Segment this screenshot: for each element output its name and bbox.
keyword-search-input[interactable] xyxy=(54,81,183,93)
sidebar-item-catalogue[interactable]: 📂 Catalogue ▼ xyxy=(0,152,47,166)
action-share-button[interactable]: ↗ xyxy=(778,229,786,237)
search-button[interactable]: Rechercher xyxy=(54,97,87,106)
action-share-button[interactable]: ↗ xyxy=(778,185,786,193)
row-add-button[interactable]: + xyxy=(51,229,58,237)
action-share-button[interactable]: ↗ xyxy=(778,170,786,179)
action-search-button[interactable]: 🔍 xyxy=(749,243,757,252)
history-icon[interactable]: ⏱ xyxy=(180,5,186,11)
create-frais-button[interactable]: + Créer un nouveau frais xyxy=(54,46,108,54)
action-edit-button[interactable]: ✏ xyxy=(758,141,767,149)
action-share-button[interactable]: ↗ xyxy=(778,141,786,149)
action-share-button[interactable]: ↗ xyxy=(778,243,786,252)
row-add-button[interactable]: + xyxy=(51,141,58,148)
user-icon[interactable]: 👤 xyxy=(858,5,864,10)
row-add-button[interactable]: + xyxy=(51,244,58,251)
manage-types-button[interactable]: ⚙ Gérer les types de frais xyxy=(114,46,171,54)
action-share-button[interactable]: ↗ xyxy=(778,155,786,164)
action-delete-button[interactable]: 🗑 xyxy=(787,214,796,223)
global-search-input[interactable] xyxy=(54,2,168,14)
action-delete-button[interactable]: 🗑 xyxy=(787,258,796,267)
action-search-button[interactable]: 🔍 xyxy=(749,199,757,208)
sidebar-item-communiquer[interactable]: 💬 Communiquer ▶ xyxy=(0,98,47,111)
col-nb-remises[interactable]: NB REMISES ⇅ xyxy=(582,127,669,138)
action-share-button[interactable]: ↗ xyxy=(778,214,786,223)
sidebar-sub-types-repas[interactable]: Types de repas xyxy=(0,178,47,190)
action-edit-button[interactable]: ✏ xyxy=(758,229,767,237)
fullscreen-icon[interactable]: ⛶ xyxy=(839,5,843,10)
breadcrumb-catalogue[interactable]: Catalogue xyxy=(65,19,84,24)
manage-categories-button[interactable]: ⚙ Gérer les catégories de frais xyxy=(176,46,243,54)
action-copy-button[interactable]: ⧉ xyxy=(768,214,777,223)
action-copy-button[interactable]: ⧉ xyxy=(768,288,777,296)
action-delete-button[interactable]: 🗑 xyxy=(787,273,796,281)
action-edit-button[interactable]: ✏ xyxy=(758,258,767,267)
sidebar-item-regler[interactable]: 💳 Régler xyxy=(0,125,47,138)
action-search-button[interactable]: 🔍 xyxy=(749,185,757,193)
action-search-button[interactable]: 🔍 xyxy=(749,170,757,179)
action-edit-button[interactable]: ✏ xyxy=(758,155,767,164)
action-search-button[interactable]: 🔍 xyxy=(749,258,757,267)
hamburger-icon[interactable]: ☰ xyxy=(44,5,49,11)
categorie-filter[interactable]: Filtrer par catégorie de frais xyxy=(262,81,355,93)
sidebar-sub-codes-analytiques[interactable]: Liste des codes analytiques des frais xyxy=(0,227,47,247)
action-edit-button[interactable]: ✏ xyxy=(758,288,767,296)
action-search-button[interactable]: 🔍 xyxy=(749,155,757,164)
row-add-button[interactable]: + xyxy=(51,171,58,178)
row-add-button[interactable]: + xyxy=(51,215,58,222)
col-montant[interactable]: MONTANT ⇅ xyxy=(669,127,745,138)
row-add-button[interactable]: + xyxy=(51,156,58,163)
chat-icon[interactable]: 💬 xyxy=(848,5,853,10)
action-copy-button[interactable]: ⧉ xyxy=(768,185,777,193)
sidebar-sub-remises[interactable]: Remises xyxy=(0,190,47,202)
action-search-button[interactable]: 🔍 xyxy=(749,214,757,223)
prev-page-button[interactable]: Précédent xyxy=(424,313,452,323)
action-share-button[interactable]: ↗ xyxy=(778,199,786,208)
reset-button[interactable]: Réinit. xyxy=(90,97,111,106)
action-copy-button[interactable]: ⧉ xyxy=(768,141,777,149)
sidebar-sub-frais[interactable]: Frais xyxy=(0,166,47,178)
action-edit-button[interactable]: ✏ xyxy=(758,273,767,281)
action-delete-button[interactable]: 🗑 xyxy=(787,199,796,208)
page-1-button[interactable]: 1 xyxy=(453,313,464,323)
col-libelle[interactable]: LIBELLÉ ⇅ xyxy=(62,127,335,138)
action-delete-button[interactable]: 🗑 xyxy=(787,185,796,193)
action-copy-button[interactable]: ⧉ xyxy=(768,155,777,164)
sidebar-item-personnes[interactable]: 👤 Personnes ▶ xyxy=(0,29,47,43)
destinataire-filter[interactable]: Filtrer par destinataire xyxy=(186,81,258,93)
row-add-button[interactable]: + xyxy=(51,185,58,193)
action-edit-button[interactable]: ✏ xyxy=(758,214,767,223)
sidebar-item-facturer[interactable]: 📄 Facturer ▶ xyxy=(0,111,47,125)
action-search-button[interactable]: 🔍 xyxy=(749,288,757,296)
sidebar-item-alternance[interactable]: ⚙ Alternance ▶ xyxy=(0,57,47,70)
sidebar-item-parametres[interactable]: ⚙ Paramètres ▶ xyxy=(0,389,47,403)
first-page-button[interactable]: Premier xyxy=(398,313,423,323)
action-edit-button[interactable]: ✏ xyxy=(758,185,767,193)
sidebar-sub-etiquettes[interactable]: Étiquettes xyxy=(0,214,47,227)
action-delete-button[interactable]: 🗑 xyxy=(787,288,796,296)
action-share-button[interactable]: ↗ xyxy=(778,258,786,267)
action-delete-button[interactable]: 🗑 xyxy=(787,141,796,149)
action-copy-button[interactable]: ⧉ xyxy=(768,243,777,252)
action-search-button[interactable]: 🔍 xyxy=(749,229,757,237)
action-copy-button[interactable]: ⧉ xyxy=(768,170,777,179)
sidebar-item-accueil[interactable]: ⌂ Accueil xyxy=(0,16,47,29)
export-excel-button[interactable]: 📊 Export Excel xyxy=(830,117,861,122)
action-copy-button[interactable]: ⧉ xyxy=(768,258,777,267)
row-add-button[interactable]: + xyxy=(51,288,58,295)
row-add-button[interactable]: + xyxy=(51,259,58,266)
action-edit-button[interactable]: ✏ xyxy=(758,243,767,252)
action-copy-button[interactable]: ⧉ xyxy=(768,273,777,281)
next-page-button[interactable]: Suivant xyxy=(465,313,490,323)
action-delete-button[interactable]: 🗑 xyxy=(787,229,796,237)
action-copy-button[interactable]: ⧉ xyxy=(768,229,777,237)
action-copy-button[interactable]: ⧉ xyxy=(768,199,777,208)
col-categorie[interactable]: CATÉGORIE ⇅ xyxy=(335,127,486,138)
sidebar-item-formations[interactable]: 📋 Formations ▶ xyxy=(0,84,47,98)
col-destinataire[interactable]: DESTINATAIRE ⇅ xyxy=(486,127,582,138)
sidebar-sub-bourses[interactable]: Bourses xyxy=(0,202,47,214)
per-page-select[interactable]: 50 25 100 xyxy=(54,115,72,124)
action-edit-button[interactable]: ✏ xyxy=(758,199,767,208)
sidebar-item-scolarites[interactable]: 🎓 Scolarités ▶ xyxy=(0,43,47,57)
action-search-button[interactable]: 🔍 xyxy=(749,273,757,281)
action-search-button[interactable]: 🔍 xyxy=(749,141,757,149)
#####
__WHAT IS BEING ASKED__.
Your answer should repeat every entry exactly.

__ANSWER SECTION__.
Segment this screenshot: for each element output its name and bbox.
keyword-search-input[interactable] xyxy=(54,81,183,93)
sidebar-item-catalogue[interactable]: 📂 Catalogue ▼ xyxy=(0,152,47,166)
action-share-button[interactable]: ↗ xyxy=(778,229,786,237)
search-button[interactable]: Rechercher xyxy=(54,97,87,106)
action-share-button[interactable]: ↗ xyxy=(778,185,786,193)
row-add-button[interactable]: + xyxy=(51,229,58,237)
action-share-button[interactable]: ↗ xyxy=(778,170,786,179)
action-search-button[interactable]: 🔍 xyxy=(749,243,757,252)
history-icon[interactable]: ⏱ xyxy=(180,5,186,11)
create-frais-button[interactable]: + Créer un nouveau frais xyxy=(54,46,108,54)
action-edit-button[interactable]: ✏ xyxy=(758,141,767,149)
action-share-button[interactable]: ↗ xyxy=(778,141,786,149)
action-share-button[interactable]: ↗ xyxy=(778,243,786,252)
row-add-button[interactable]: + xyxy=(51,141,58,148)
user-icon[interactable]: 👤 xyxy=(858,5,864,10)
row-add-button[interactable]: + xyxy=(51,244,58,251)
manage-types-button[interactable]: ⚙ Gérer les types de frais xyxy=(114,46,171,54)
action-share-button[interactable]: ↗ xyxy=(778,155,786,164)
action-delete-button[interactable]: 🗑 xyxy=(787,214,796,223)
global-search-input[interactable] xyxy=(54,2,168,14)
action-delete-button[interactable]: 🗑 xyxy=(787,258,796,267)
action-search-button[interactable]: 🔍 xyxy=(749,199,757,208)
sidebar-item-communiquer[interactable]: 💬 Communiquer ▶ xyxy=(0,98,47,111)
col-nb-remises[interactable]: NB REMISES ⇅ xyxy=(582,127,669,138)
action-share-button[interactable]: ↗ xyxy=(778,214,786,223)
sidebar-sub-types-repas[interactable]: Types de repas xyxy=(0,178,47,190)
action-edit-button[interactable]: ✏ xyxy=(758,229,767,237)
fullscreen-icon[interactable]: ⛶ xyxy=(839,5,843,10)
breadcrumb-catalogue[interactable]: Catalogue xyxy=(65,19,84,24)
manage-categories-button[interactable]: ⚙ Gérer les catégories de frais xyxy=(176,46,243,54)
action-copy-button[interactable]: ⧉ xyxy=(768,214,777,223)
action-copy-button[interactable]: ⧉ xyxy=(768,288,777,296)
action-delete-button[interactable]: 🗑 xyxy=(787,273,796,281)
action-edit-button[interactable]: ✏ xyxy=(758,258,767,267)
sidebar-item-regler[interactable]: 💳 Régler xyxy=(0,125,47,138)
action-search-button[interactable]: 🔍 xyxy=(749,185,757,193)
action-search-button[interactable]: 🔍 xyxy=(749,170,757,179)
action-edit-button[interactable]: ✏ xyxy=(758,155,767,164)
action-search-button[interactable]: 🔍 xyxy=(749,258,757,267)
hamburger-icon[interactable]: ☰ xyxy=(44,5,49,11)
categorie-filter[interactable]: Filtrer par catégorie de frais xyxy=(262,81,355,93)
sidebar-sub-codes-analytiques[interactable]: Liste des codes analytiques des frais xyxy=(0,227,47,247)
action-edit-button[interactable]: ✏ xyxy=(758,288,767,296)
action-search-button[interactable]: 🔍 xyxy=(749,155,757,164)
row-add-button[interactable]: + xyxy=(51,171,58,178)
row-add-button[interactable]: + xyxy=(51,215,58,222)
col-montant[interactable]: MONTANT ⇅ xyxy=(669,127,745,138)
row-add-button[interactable]: + xyxy=(51,156,58,163)
chat-icon[interactable]: 💬 xyxy=(848,5,853,10)
action-copy-button[interactable]: ⧉ xyxy=(768,185,777,193)
sidebar-sub-remises[interactable]: Remises xyxy=(0,190,47,202)
action-search-button[interactable]: 🔍 xyxy=(749,214,757,223)
prev-page-button[interactable]: Précédent xyxy=(424,313,452,323)
action-share-button[interactable]: ↗ xyxy=(778,199,786,208)
reset-button[interactable]: Réinit. xyxy=(90,97,111,106)
action-copy-button[interactable]: ⧉ xyxy=(768,141,777,149)
sidebar-sub-frais[interactable]: Frais xyxy=(0,166,47,178)
action-edit-button[interactable]: ✏ xyxy=(758,273,767,281)
action-delete-button[interactable]: 🗑 xyxy=(787,199,796,208)
page-1-button[interactable]: 1 xyxy=(453,313,464,323)
col-libelle[interactable]: LIBELLÉ ⇅ xyxy=(62,127,335,138)
action-delete-button[interactable]: 🗑 xyxy=(787,185,796,193)
action-copy-button[interactable]: ⧉ xyxy=(768,155,777,164)
sidebar-item-personnes[interactable]: 👤 Personnes ▶ xyxy=(0,29,47,43)
destinataire-filter[interactable]: Filtrer par destinataire xyxy=(186,81,258,93)
row-add-button[interactable]: + xyxy=(51,185,58,193)
action-edit-button[interactable]: ✏ xyxy=(758,214,767,223)
sidebar-item-facturer[interactable]: 📄 Facturer ▶ xyxy=(0,111,47,125)
action-search-button[interactable]: 🔍 xyxy=(749,288,757,296)
sidebar-item-alternance[interactable]: ⚙ Alternance ▶ xyxy=(0,57,47,70)
sidebar-item-parametres[interactable]: ⚙ Paramètres ▶ xyxy=(0,389,47,403)
first-page-button[interactable]: Premier xyxy=(398,313,423,323)
action-edit-button[interactable]: ✏ xyxy=(758,185,767,193)
sidebar-sub-etiquettes[interactable]: Étiquettes xyxy=(0,214,47,227)
action-delete-button[interactable]: 🗑 xyxy=(787,288,796,296)
action-share-button[interactable]: ↗ xyxy=(778,258,786,267)
action-delete-button[interactable]: 🗑 xyxy=(787,141,796,149)
action-copy-button[interactable]: ⧉ xyxy=(768,243,777,252)
action-search-button[interactable]: 🔍 xyxy=(749,229,757,237)
action-copy-button[interactable]: ⧉ xyxy=(768,170,777,179)
sidebar-item-accueil[interactable]: ⌂ Accueil xyxy=(0,16,47,29)
export-excel-button[interactable]: 📊 Export Excel xyxy=(830,117,861,122)
action-copy-button[interactable]: ⧉ xyxy=(768,258,777,267)
row-add-button[interactable]: + xyxy=(51,288,58,295)
row-add-button[interactable]: + xyxy=(51,259,58,266)
action-edit-button[interactable]: ✏ xyxy=(758,243,767,252)
action-copy-button[interactable]: ⧉ xyxy=(768,273,777,281)
next-page-button[interactable]: Suivant xyxy=(465,313,490,323)
action-delete-button[interactable]: 🗑 xyxy=(787,229,796,237)
action-copy-button[interactable]: ⧉ xyxy=(768,229,777,237)
action-copy-button[interactable]: ⧉ xyxy=(768,199,777,208)
col-categorie[interactable]: CATÉGORIE ⇅ xyxy=(335,127,486,138)
sidebar-item-formations[interactable]: 📋 Formations ▶ xyxy=(0,84,47,98)
col-destinataire[interactable]: DESTINATAIRE ⇅ xyxy=(486,127,582,138)
sidebar-sub-bourses[interactable]: Bourses xyxy=(0,202,47,214)
per-page-select[interactable]: 50 25 100 xyxy=(54,115,72,124)
action-edit-button[interactable]: ✏ xyxy=(758,199,767,208)
sidebar-item-scolarites[interactable]: 🎓 Scolarités ▶ xyxy=(0,43,47,57)
action-search-button[interactable]: 🔍 xyxy=(749,273,757,281)
action-search-button[interactable]: 🔍 xyxy=(749,141,757,149)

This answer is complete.